Die Vorteile von mehr Mitarbeiterzufriedenheit
Ähnliche Ergebnisse lieferte die umfangreiche Gallup-Studie, in der gemessen wurde, wie stark sich eine hohe Mitarbeiterzufriedenheit auf den unternehmerischen Erfolg auswirkt. So wurde festgestellt, dass motivierte Mitarbeiter seltener krank werden, weil sie gern zur Arbeit kommen und sich dem Unternehmen verpflichtet fühlen. Ein Grund dafür sei unter anderem die menschliche Neigung zum reziproken Verhalten.

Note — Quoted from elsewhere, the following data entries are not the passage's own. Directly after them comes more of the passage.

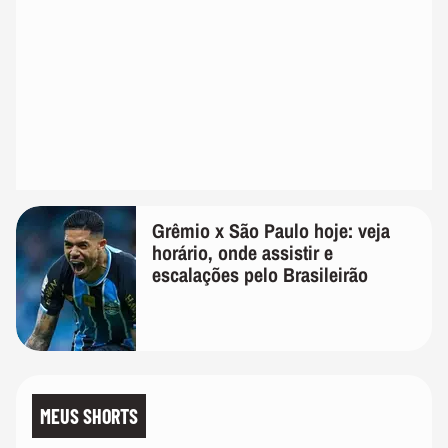
Grêmio x São Paulo hoje: veja
horário, onde assistir e
escalações pelo Brasileirão
MEUS SHORTS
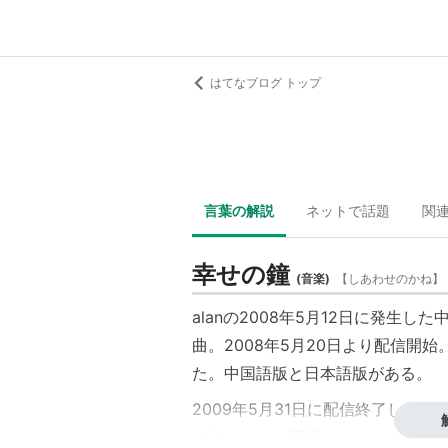
はてなブログ トップ
言葉の解説
ネットで話題
関
幸せの鐘
(
音楽
)
【
しあわせのかね
】
alan
の2008年5月12日に発生し
曲。2008年5月20日より配信開
た。中国語版と日本語版がある。
2009年5月31日に配信終了し、20
のうた
〜」に収録された。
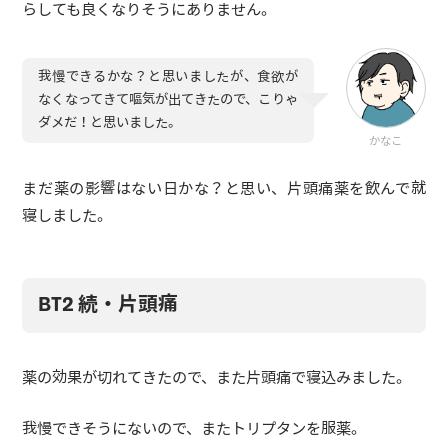
らしても良くなりそうにありません。
我慢できるかな？と思いましたが、食欲が
なくなってきて嘔気が出てきたので、こりゃ
ダメだ！と思いました。
かなこ
まだ薬の影響はない日かな？と思い、片頭痛薬を飲んで就
寝しました。
BT2 続・片頭痛
薬の効果が切れてきたので、また片頭痛で寝込みました。
我慢できそうにないので、またトリプタンを服薬。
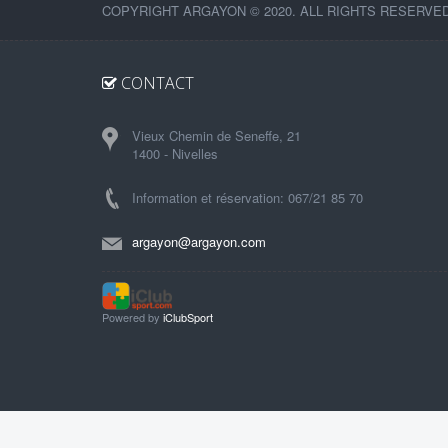
COPYRIGHT ARGAYON © 2020. ALL RIGHTS RESERVED
CONTACT
Vieux Chemin de Seneffe, 21
1400 - Nivelles
Information et réservation: 067/21 85 70
argayon@argayon.com
Powered by
iClubSport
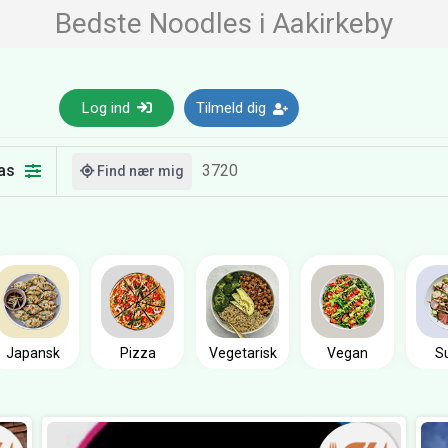
Bedste Noodles i Aakirkeby
Log ind
Tilmeld dig
as
Find nær mig
Japansk
Pizza
Vegetarisk
Vegan
S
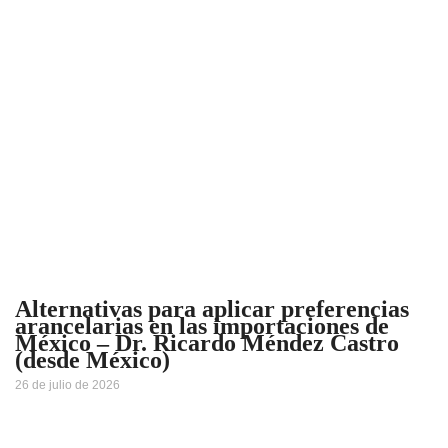
Alternativas para aplicar preferencias
arancelarias en las importaciones de
México – Dr. Ricardo Méndez Castro
(desde México)
26 de julio de 2026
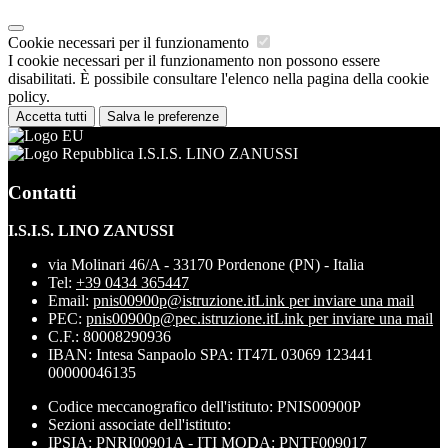
Cookie necessari per il funzionamento
I cookie necessari per il funzionamento non possono essere
disabilitati. È possibile consultare l'elenco nella pagina della cookie
policy.
Accetta tutti
Salva le preferenze
I.S.I.S. LINO ZANUSSI
Contatti
I.S.I.S. LINO ZANUSSI
via Molinari 46/A - 33170 Pordenone (PN) - Italia
Tel:
+39 0434 365447
Email:
pnis00900p@istruzione.it
Link per inviare una mail
PEC:
pnis00900p@pec.istruzione.it
Link per inviare una mail
C.F.: 80008290936
IBAN: Intesa Sanpaolo SPA: IT47L 03069 123441
00000046135
Codice meccanografico dell'istituto: PNIS00900P
Sezioni associate dell'istituto:
IPSIA: PNRI00901A - ITI MODA: PNTF009017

So neigen Menschen dazu, sich zu revanchieren, wenn sie gut behandelt werden. Auch kündigen motivierte Mitarbeiter seltener, sodass die Fluktuation im Betrieb geringer ist und Firmen weniger in die Verlegenheit kommen, Mitarbeiter mit einem jahrelangen Erfahrungsschatz zu verlieren, der bei neuen Mitarbeitern erst langsam wieder aufgebaut werden kann. Zudem seien motivierte Mitarbeiter produktiver, und zwar sowohl in puncto Qualität als auch in puncto Quantität.

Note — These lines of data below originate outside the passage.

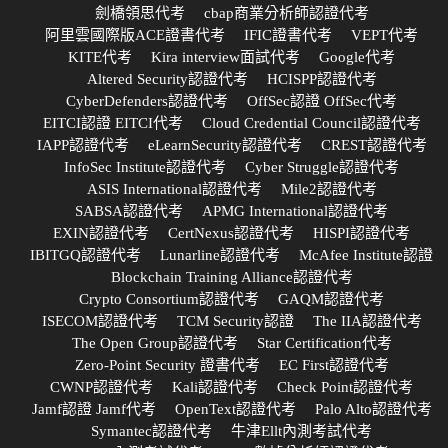
劍橋領思代考
cbap商業分析師認證代考
阿里雲國際版ACE證書代考
IFIC證書代考
VEPT代考
KITE代考
Kira interview面試代考
Google代考
Altered Security認證代考
HCISPP認證代考
CyberDefenders認證代考
OffSec認證 OffSec代考
EITCI認證 EITCI代考
Cloud Credential Council認證代考
IAPP認證代考
eLearnSecurity認證代考
CREST認證代考
InfoSec Institute認證代考
Cyber Struggle認證代考
ASIS International認證代考
Mile2認證代考
SABSA認證代考
APMG International認證代考
EXIN認證代考
CertNexus認證代考
HISPI認證代考
IBITGQ認證代考
Lunarline認證代考
McAfee Institute認證
Blockchain Training Alliance認證代考
Crypto Consortium認證代考
GAQM認證代考
ISECOM認證代考
TCM Security認證
The IIA認證代考
The Open Group認證代考
Star Certification代考
Zero-Point Security 證書代考
EC First認證代考
CWNP認證代考
Kali認證代考
Check Point認證代考
Jamf認證 Jamf代考
OpenText認證代考
Palo Alto認證代考
Symantec認證代考
牛津Ellt內測考試代考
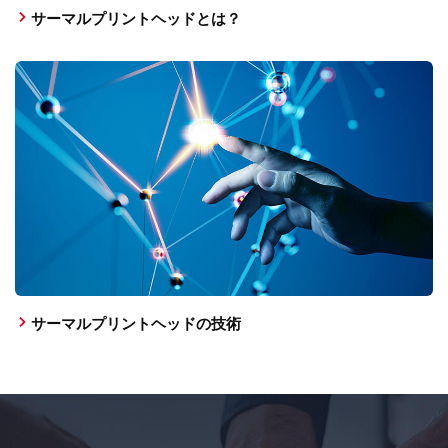
サーマルプリントヘッドとは？
サーマルプリントヘッドの技術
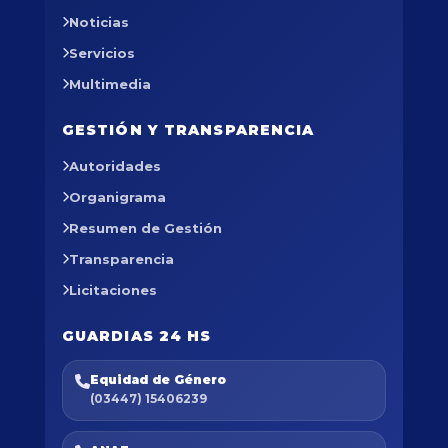
Noticias
Servicios
Multimedia
GESTIÓN Y TRANSPARENCIA
Autoridades
Organigrama
Resumen de Gestión
Transparencia
Licitaciones
GUARDIAS 24 HS
Equidad de Género
(03447) 15406239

Dies wiederum führe laut Studie auch zu weniger Arbeitsunfällen, weil motivierte Mitarbeiter ihre Arbeit sorgfältiger und bedachtsamer angehen. Vor allem in den Bereichen, die über Dienst nach Vorschrift hinausgehen, erwiesen sich die motivierten Mitarbeiter als überlegen, denn diese investierten auch in Bereichen Zeit und Energie in ihren Beruf, der weit über den Pflichtbereich hinausgeht. Sie setzen sich zum Beispiel auch in ihrer Freizeit mit ihrem Beruf auseinander. Während von der besseren Stimmung im Betrieb wiederum alle Mitarbeiter profitieren, seien motivierte Mitarbeiter ideale Werbeträger für die Firma, weil sie im privaten Rahmen viel über ihren Arbeitgeber sprechen und dies meistens positiv.